### WHAT NEEDS TO BE DONE
Retype, exactly as they appear below, the lines between the line holding "malheureusement perdu son" and the line holding "DAMS est une", both ends included.

Transcribed page contents:

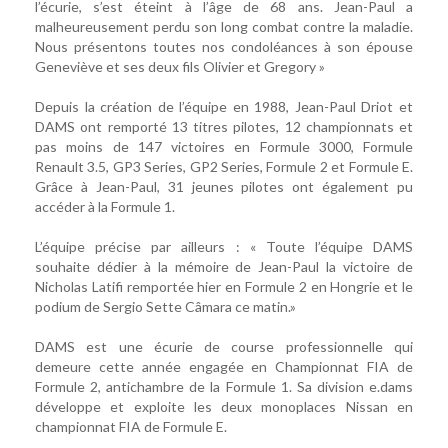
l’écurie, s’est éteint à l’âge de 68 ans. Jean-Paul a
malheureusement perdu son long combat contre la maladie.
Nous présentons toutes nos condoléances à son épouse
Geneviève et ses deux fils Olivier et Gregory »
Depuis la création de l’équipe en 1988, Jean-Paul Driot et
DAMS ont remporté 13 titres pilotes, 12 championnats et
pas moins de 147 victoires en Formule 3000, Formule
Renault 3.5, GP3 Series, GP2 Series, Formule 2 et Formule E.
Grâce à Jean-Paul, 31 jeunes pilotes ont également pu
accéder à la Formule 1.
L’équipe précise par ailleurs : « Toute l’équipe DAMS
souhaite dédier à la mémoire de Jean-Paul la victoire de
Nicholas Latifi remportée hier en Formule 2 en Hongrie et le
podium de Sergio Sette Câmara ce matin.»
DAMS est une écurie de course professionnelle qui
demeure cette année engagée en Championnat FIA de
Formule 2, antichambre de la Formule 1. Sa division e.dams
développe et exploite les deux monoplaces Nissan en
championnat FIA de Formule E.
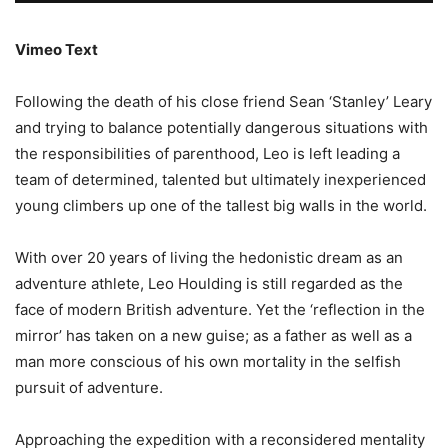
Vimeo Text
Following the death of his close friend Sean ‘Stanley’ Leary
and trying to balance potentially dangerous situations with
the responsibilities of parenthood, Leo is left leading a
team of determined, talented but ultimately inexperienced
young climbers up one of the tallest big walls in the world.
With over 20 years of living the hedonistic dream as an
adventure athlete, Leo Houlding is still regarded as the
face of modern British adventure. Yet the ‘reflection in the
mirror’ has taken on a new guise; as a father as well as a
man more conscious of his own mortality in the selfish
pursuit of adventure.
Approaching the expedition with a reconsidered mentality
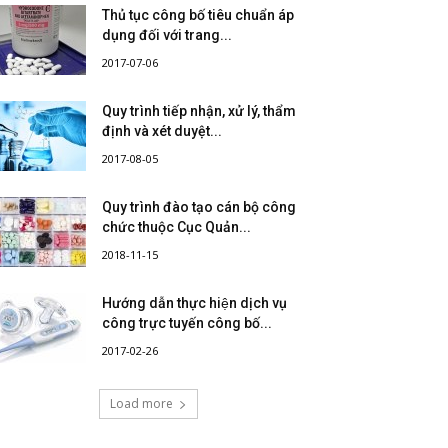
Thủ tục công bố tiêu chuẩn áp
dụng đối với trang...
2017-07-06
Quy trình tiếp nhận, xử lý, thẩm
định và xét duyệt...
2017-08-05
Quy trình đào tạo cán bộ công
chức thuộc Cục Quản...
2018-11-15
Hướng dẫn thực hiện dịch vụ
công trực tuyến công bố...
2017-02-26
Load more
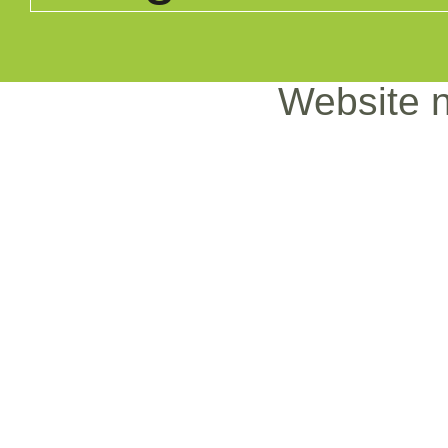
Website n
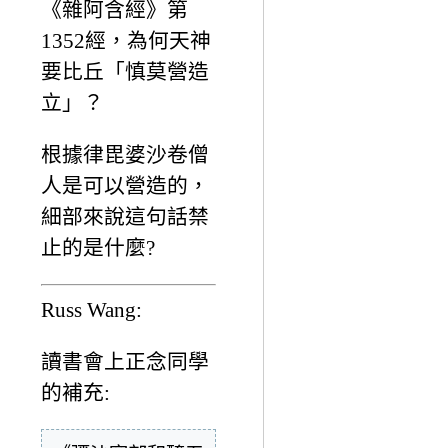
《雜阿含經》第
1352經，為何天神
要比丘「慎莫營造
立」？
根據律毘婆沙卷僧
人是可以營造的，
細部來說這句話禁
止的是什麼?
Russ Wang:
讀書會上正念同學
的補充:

==

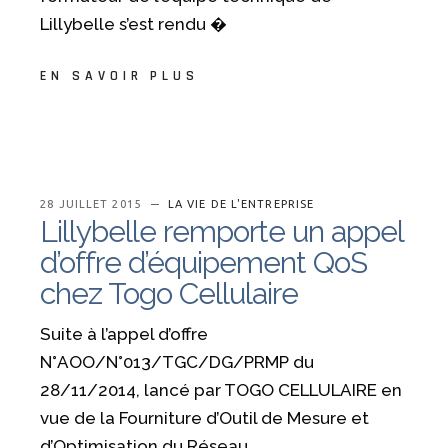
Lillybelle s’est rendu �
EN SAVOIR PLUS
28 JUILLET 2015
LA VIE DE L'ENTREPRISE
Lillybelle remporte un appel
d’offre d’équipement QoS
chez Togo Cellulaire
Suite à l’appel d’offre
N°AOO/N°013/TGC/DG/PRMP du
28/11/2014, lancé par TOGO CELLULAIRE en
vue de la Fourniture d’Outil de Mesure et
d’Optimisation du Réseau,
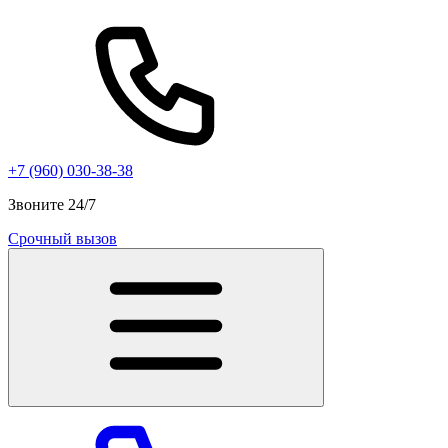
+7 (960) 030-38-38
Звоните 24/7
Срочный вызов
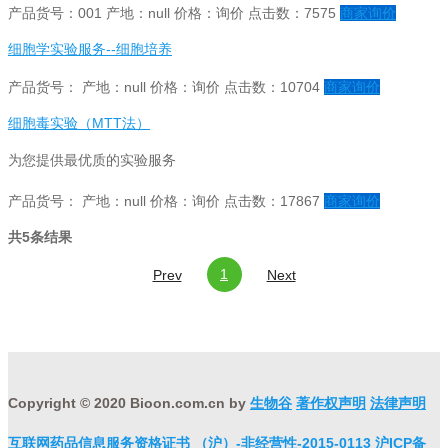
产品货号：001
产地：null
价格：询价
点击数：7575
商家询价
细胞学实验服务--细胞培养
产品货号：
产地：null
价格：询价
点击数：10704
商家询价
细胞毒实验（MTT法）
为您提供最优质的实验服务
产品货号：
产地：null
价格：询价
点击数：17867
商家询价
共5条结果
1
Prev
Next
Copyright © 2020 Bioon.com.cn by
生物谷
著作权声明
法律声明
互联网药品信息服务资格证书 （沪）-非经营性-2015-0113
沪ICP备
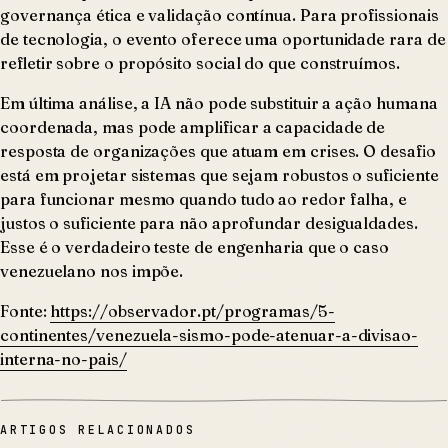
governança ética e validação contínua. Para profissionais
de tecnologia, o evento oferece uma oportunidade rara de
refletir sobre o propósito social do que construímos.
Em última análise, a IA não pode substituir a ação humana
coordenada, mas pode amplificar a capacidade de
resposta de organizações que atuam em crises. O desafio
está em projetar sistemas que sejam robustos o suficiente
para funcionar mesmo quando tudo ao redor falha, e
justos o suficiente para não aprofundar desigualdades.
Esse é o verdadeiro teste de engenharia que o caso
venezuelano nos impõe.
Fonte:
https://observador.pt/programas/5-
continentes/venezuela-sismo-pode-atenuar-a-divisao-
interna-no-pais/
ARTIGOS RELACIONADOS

### OUTPUT OF THE TASK
malheureusement perdu son long combat contre la maladie.
Nous présentons toutes nos condoléances à son épouse
Geneviève et ses deux fils Olivier et Gregory »
Depuis la création de l’équipe en 1988, Jean-Paul Driot et
DAMS ont remporté 13 titres pilotes, 12 championnats et
pas moins de 147 victoires en Formule 3000, Formule
Renault 3.5, GP3 Series, GP2 Series, Formule 2 et Formule E.
Grâce à Jean-Paul, 31 jeunes pilotes ont également pu
accéder à la Formule 1.
L’équipe précise par ailleurs : « Toute l’équipe DAMS
souhaite dédier à la mémoire de Jean-Paul la victoire de
Nicholas Latifi remportée hier en Formule 2 en Hongrie et le
podium de Sergio Sette Câmara ce matin.»
DAMS est une écurie de course professionnelle qui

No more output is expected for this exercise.